INPUT DATA.
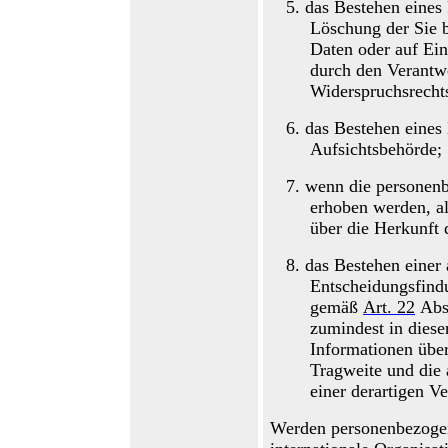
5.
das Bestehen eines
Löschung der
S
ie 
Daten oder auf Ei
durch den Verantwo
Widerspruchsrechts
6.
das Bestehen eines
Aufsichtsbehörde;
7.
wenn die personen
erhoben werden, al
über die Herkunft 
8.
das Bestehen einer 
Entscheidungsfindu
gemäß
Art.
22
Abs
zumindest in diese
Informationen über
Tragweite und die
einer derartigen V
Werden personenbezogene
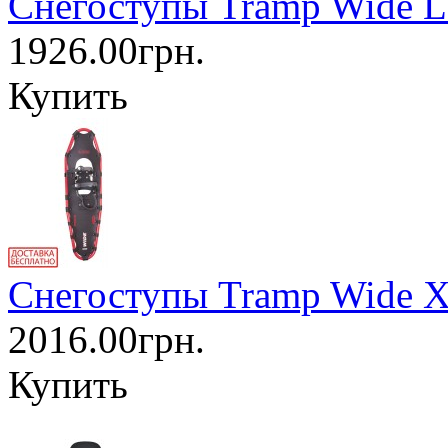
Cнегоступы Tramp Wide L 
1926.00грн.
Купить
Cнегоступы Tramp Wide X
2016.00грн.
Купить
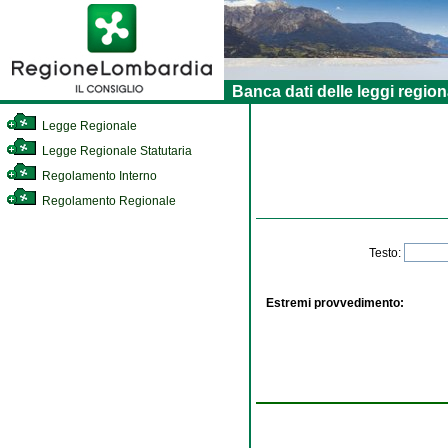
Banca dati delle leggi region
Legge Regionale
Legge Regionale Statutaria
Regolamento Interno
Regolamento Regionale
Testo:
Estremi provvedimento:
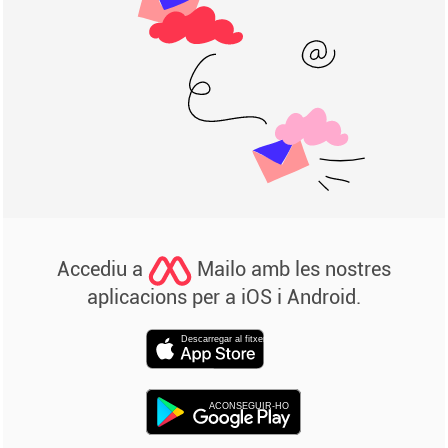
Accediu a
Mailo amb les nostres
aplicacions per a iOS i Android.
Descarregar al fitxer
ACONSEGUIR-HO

--

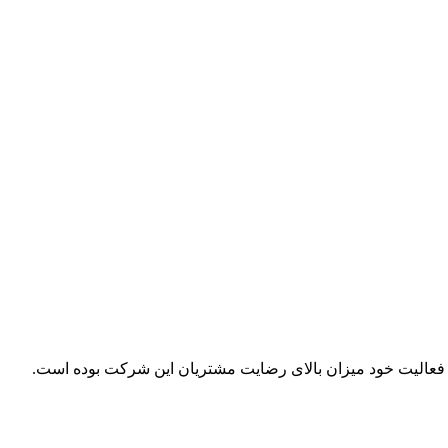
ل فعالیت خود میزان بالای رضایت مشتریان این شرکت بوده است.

...

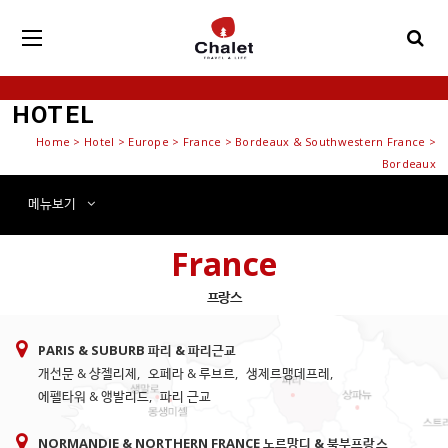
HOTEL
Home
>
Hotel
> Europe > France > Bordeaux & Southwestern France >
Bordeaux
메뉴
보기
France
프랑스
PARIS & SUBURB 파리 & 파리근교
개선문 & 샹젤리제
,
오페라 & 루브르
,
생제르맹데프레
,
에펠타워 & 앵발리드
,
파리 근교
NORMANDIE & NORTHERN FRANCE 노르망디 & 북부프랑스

WHAT IS REQUIRED. Return only the number of lines in the listing that contain the string "Tramp".

EXPECTED OUTPUT. 2